A decade ago, browsers and Java opened our eyes to the possibility of "write once, run anywhere." Web standards became both a guidebook to better software and built-in quality assurance. At the forefront, at first, were Netscape and its Navigator browser. When Netscape began to go away, Mozilla's Firefox took over. Who needed application software when you could do so much on a browser?
But somewhere, someone started pulling at the loose thread on the browser model of software development. Web standards haven't always adapted quickly enough.
Arguments between ISVs and competing interests have escalated (as evidenced by the current fracturing of browser-based video technology.) And then Apple unleashed the App Store model on the world.
As of Jan. 20, Apple is running a counter on its Web site showing how the market is closing in on downloading its 10 billionth app from its app store. You don't get to 10 billion of anything by accident (unless you're talking about government deficits, but that's a discussion for another forum.)
Here are a few reasons why this is happening, and why App-based solutions are strengthening in the marketplace while browser-based solutions are stuck in the mud:
StandardsGoogle is ditching support for the H.264 video codec in favor of WebM. Microsoft has at times tried to hawk Silverlight on us like a salesman pitching term life, wooing us away from Adobe Flash. And HTML5? M'eh. The endless battles and standards-fracturing means that developers could invest countless hours and dollars building a browser-based solution, only to have a standards battle turn that investment into a loss.
What's the solution for these developers? Pick a platform, write an app, set it and forget it.
As we see with Firefox 4 and Mozilla's ugly attempts at bringing Firefox Mobile to the broader market, extending full browser functionality to smart devices isn't going very smoothly right now. It might be the fault of companies like Apple refusing to work with developers of these browsers. It might be developers' inability to port to different platforms. The market doesn't seem to care who might be at fault, however.
Forward-looking companies, like Salesforce.com, saw the move to mobility happening a long time ago and began aggressively developing apps that could deliver their solution whether it was on a browser, the iOS platform or something else. The same can be said of the music service, Pandora. "Cross-device" is the new "cross-platform."
QA, Delivery, and Deployment
Here is the tricky part for businesses and the solution provider channel. No CIO wants software on company assets that could compromise security or productivity. Value-added resellers, whose job it is to provide secure, productive solutions, now have one more problem to guard their customers against: unwanted app-store apps on business devices.
App stores, with ample supply of both free and paid software, can be an open door to what CIOs and VARs are trying to keep out.
At the same time, many may want the simplicity and ease of client-device deployment that app stores and online marketplaces can provide.
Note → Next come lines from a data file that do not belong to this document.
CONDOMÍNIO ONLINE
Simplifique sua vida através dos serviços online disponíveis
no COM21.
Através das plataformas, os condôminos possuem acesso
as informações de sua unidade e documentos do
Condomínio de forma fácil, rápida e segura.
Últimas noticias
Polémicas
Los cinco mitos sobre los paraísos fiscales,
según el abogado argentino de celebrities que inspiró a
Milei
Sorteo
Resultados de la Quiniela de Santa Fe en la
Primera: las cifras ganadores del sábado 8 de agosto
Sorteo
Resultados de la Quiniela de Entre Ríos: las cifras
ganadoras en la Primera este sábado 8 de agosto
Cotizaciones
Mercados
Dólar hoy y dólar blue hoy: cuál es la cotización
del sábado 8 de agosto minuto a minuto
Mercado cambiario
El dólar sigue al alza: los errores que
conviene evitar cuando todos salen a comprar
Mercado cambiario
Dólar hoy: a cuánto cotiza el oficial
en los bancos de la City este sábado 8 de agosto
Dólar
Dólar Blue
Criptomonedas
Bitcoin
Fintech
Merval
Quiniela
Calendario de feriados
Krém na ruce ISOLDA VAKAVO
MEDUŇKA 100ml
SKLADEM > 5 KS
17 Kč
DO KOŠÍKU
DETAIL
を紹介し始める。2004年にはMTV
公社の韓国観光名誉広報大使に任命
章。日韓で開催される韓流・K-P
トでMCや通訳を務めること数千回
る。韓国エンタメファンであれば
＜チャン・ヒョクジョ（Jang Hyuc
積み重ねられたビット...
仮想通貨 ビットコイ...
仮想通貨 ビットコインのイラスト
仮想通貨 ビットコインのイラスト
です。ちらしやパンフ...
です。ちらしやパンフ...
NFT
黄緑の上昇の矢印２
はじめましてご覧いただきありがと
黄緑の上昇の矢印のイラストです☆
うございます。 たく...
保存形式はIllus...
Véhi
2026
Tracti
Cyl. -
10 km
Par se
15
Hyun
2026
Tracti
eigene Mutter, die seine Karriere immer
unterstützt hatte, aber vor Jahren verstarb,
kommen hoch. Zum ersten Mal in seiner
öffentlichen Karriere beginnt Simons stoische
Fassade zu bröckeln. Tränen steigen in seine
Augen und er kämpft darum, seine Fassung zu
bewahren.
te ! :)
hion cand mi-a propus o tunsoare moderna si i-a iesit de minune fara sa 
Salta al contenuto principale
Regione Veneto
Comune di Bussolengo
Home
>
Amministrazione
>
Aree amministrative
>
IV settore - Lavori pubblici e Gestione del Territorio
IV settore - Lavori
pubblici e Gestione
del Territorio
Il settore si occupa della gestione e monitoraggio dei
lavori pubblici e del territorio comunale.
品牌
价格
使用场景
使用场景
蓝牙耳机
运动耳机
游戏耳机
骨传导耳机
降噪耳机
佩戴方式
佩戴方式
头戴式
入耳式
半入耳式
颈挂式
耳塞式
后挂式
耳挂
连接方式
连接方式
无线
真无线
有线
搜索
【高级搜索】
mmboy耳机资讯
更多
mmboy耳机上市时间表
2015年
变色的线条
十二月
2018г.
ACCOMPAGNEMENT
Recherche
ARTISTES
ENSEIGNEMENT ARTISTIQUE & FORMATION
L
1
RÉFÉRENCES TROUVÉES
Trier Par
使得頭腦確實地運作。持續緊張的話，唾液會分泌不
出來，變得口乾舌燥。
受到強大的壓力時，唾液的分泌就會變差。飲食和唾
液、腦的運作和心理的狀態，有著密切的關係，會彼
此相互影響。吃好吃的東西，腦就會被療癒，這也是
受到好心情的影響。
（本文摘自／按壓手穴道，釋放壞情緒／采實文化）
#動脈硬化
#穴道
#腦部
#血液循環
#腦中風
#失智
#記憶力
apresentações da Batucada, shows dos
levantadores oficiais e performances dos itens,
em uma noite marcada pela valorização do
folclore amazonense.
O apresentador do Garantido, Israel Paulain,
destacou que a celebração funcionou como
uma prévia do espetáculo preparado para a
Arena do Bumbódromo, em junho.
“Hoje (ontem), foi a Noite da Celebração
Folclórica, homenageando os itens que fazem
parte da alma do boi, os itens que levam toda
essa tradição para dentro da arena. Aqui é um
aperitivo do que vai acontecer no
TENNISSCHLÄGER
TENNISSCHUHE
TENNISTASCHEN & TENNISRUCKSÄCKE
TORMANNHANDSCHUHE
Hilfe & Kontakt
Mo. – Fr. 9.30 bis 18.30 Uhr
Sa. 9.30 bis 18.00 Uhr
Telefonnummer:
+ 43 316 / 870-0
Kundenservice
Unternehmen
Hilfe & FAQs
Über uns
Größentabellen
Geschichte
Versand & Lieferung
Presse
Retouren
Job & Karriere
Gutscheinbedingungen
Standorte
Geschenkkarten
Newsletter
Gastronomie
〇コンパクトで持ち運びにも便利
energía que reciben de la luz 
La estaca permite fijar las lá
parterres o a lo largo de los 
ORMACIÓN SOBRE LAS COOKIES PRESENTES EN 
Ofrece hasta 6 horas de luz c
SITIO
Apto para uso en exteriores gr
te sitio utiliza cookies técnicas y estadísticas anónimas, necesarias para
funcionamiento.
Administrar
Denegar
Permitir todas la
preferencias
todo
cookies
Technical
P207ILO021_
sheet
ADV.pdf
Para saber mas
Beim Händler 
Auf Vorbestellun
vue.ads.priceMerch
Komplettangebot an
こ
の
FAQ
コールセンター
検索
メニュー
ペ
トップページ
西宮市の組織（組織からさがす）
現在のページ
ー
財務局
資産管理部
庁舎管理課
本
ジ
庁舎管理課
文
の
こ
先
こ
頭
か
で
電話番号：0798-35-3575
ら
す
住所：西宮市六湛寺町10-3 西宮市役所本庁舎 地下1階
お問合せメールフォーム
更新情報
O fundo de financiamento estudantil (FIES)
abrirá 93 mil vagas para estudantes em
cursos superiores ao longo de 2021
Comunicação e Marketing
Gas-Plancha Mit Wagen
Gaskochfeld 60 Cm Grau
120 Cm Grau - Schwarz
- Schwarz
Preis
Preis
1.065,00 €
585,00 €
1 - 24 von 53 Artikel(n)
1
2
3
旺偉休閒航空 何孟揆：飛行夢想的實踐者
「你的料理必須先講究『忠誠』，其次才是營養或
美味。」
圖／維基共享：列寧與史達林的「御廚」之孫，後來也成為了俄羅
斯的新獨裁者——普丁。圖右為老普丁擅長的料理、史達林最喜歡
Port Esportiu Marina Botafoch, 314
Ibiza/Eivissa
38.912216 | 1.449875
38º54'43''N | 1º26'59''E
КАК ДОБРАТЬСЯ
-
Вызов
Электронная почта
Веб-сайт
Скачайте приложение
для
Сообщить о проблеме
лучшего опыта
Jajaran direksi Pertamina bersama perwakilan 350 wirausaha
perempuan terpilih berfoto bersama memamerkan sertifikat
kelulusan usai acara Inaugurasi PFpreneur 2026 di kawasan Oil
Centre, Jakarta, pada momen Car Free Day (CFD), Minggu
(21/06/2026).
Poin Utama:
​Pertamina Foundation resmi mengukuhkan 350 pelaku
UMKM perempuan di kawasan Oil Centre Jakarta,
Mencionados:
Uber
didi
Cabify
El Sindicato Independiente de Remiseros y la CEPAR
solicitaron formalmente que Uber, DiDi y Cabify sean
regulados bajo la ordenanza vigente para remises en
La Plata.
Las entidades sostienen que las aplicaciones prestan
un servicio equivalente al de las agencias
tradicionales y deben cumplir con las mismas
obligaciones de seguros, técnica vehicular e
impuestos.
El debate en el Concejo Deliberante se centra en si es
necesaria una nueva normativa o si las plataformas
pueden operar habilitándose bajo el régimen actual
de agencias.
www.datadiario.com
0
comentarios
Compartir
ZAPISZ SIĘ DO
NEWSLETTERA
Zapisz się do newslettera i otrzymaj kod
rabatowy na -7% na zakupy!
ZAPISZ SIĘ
The QA that Web standards once provided may now be provided by companies like Apple, which vet apps before letting ISVs sell them in their stores.
There will be a transition period for the B2B space between the legacy model of software deployment and a hybrid one that includes the app store model, but there will be a transition. Along the way, the additional flexibility will be welcomed by those businesses and VARs who opt-in, and the additional QA will be welcomed by all of them.
“Point-and-click” is being overtaken by “touch.” “Write once, run anywhere” is being overtaken by “there’s an app for that.” Apps come with you to the party. Browsers stay back in the office or your parents’ basement.
Browsers will never die, the same way that tape-backup will never die. But with apps, the party is just getting started.